Monday, December 21, 2009

Selections from Things You Think About and Fail to Follow Through

I love being way too late to get on pop culture stuff. Like how I decided on the train ride home that I really like the White Stripes, which I should have realized before because I've never disliked any of their stuff from the radio. So yeah. Detroit pride, son. I also listened to all of the Arcade Fire album Neon Bible which I think I am also very late to care about. Train rides are good for that kind of stuff. That having been said, here is a bit of rambly prose I wrote at 2 or so in the morning, thinking about our lovely blizzardy Saturday night.
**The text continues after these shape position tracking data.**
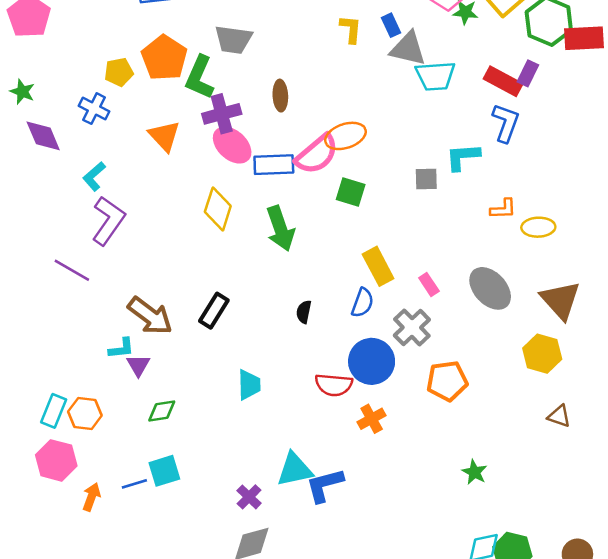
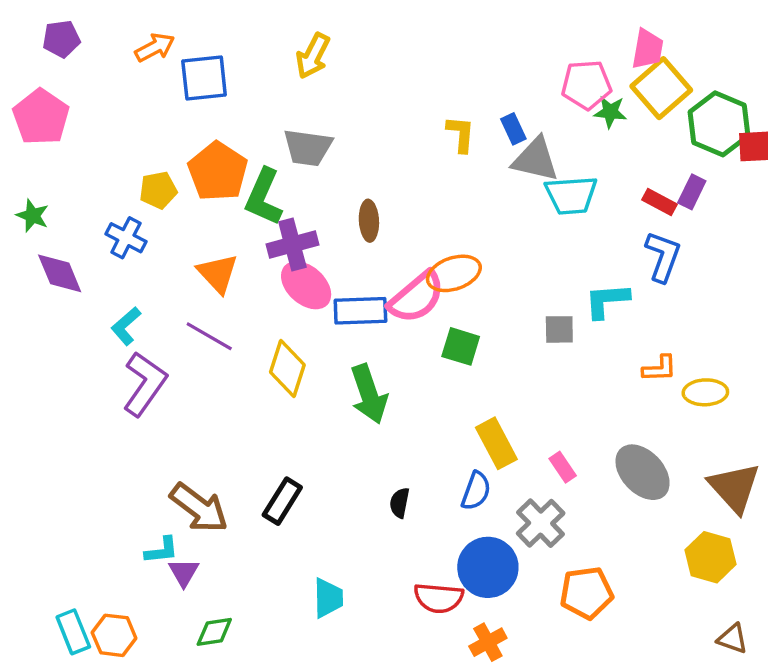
red rectangle: (503, 81) -> (660, 202), size x0.7
purple line: (72, 270) -> (209, 336), moved
cyan rectangle: (54, 411) -> (73, 632), turned -44

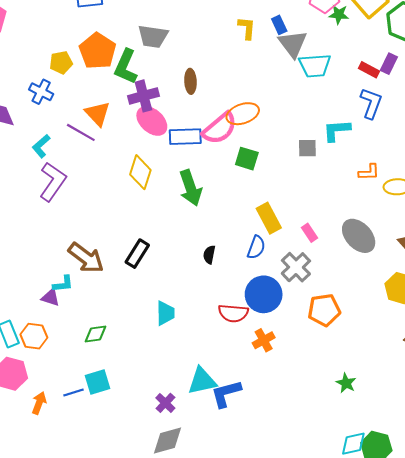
gray triangle: (535, 160) -> (293, 44), turned 40
purple line: (209, 336) -> (81, 132), moved
purple triangle: (184, 572) -> (51, 297), moved, turned -42

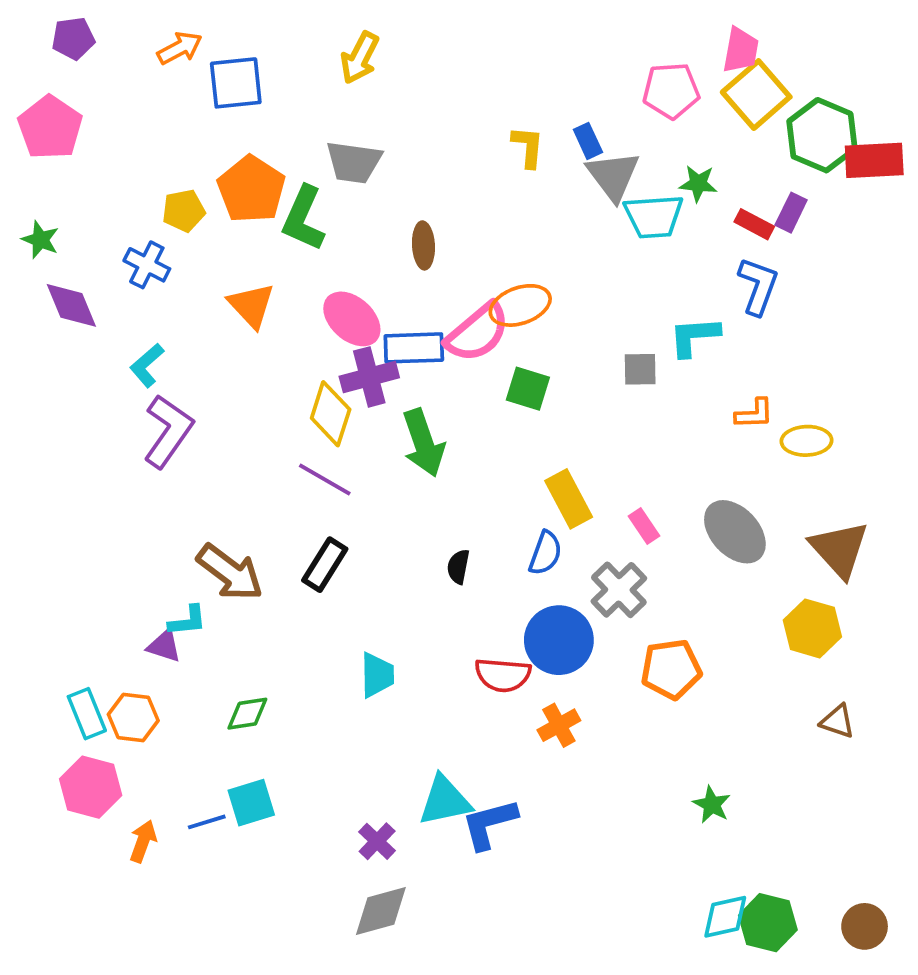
green star: (339, 14) -> (698, 184), moved
purple cross: (143, 96) -> (369, 377), moved
purple line: (81, 132) -> (325, 480), moved

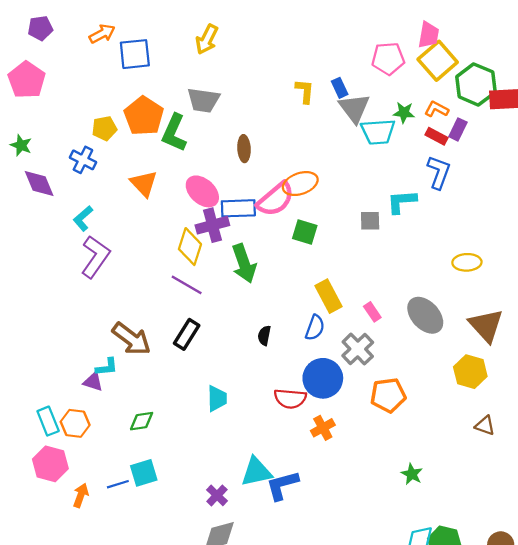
orange L-shape: (754, 414) -> (437, 109), moved, turned -150

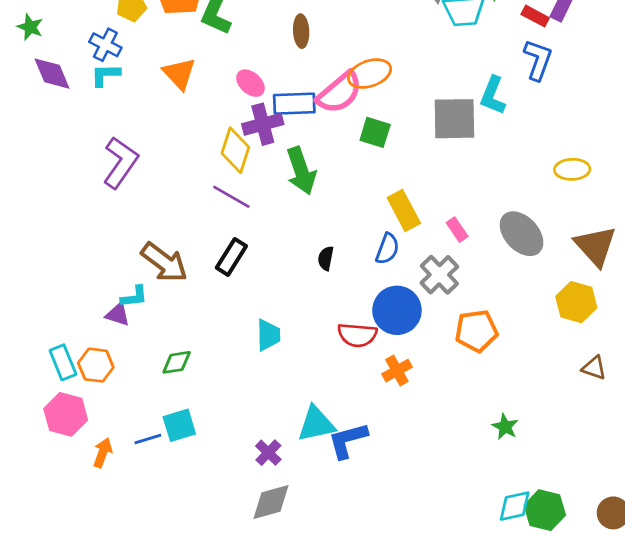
pink ellipse: (202, 191) -> (250, 83), size x0.7
cyan L-shape: (402, 202) -> (493, 95), turned -64
cyan L-shape: (83, 218) -> (105, 75), moved, turned 40
gray square: (370, 221) -> (454, 119), size x1.8

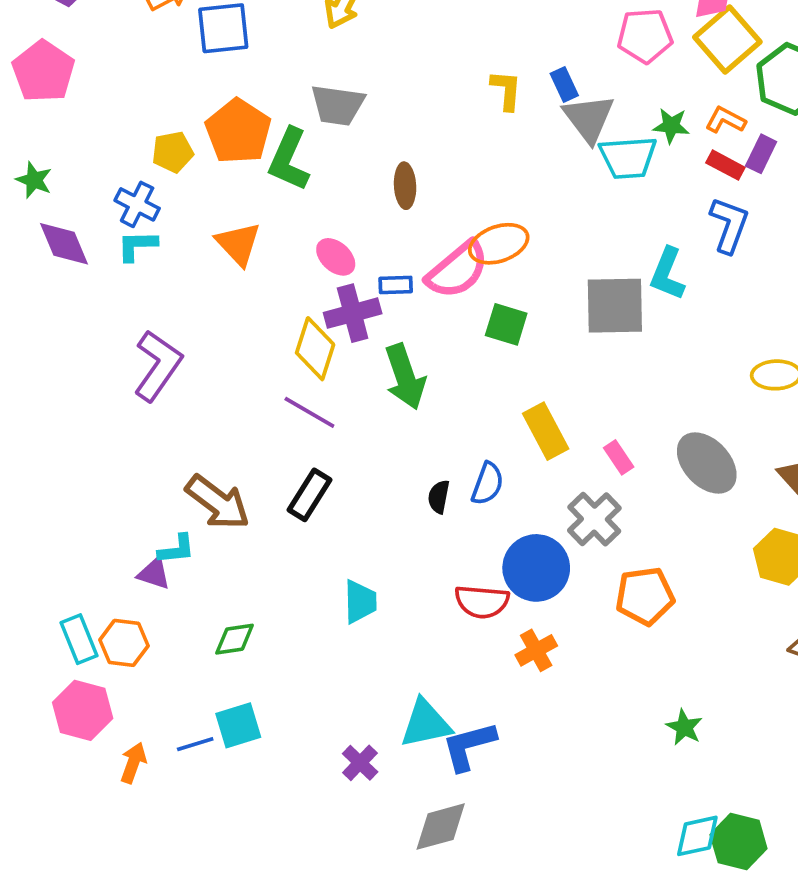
blue rectangle: (294, 104) -> (396, 285), size x0.6
blue semicircle: (387, 249) -> (487, 484), moved
gray diamond: (271, 502) -> (441, 827), moved

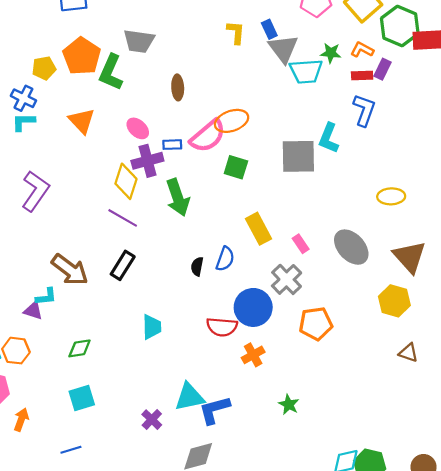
red rectangle: (725, 165) -> (362, 76), turned -30
green star: (684, 727) -> (289, 404), moved
blue line: (195, 744) -> (71, 450), moved

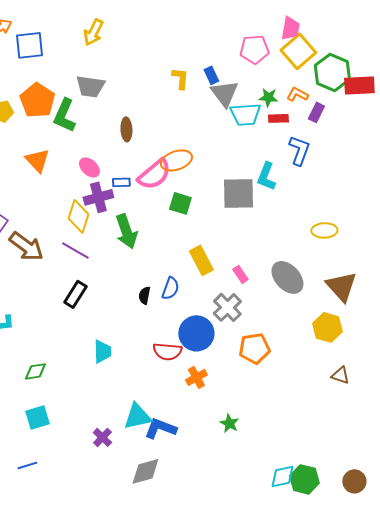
red rectangle: (362, 76) -> (278, 118), moved
brown arrow: (70, 270) -> (26, 246), moved
blue L-shape: (214, 410) -> (160, 428), turned 36

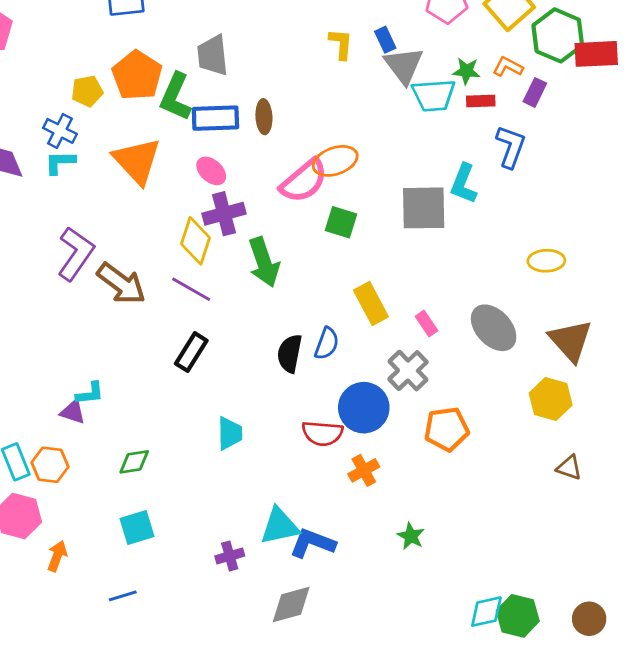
gray trapezoid: (90, 86) -> (213, 55), turned 76
orange triangle: (37, 160) -> (137, 161), size x1.4
blue rectangle: (121, 182) -> (215, 118), moved, size x1.8
black semicircle: (144, 295) -> (290, 353), size x1.5
purple cross: (102, 437) -> (230, 556), turned 30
When the snow falls and you love your friends, you can toast to warmth and liters of beer and make a not-so-grand speech to a roomful of applause. You can switch seats, you can steal food, you never get sick of shouting SURPRISE! You have other surprises too, long and short hair, stylistic differences but there must be at least seven things you have in common. Writing and drinking are two. You don’t want to think about the darker sides, so you won’t. You’ll just stomp through a half-foot of snow with more coming down, shriek and swear, close the gate behind you, sit in a circle and talk of balloon animals, civil war reenactments. When you almost might float or fall into the ocean, you go back out to those wild Brooklyn drifts. No matter how hard the signs to read or the ice in your eyes, you move through the "air," exhausted & wilding out. So much of New York is waiting for a train. After which the night unwinds and you are on a spool, spun out to your doorstep and your frozen kite tail of keys.

Those writers used compression, oh? I’ll feel perfection when I’ve condensed the world into nothing, ten words, three words, one. I want to create film as a private medium, I like everything to be a private medium, which becomes tricky to execute, and not at all profitable. I want to know your body clock, blow up the tiny pictures of your minds and let the journals be buried with the dead. Let the journals be buried with the dead! Let the letters survive, since we must be so goddamned nosy anyway, to satiate the grave-robbers. Why grace the dead with fame, for what reason? I am contradictory, for I care more about the thoughts of the dead than the living most times. I make things indecipherable so only I can decipher them, not at all profitable I say.

Shopping malls and convenience stores do make me uneasy, yet they are easy.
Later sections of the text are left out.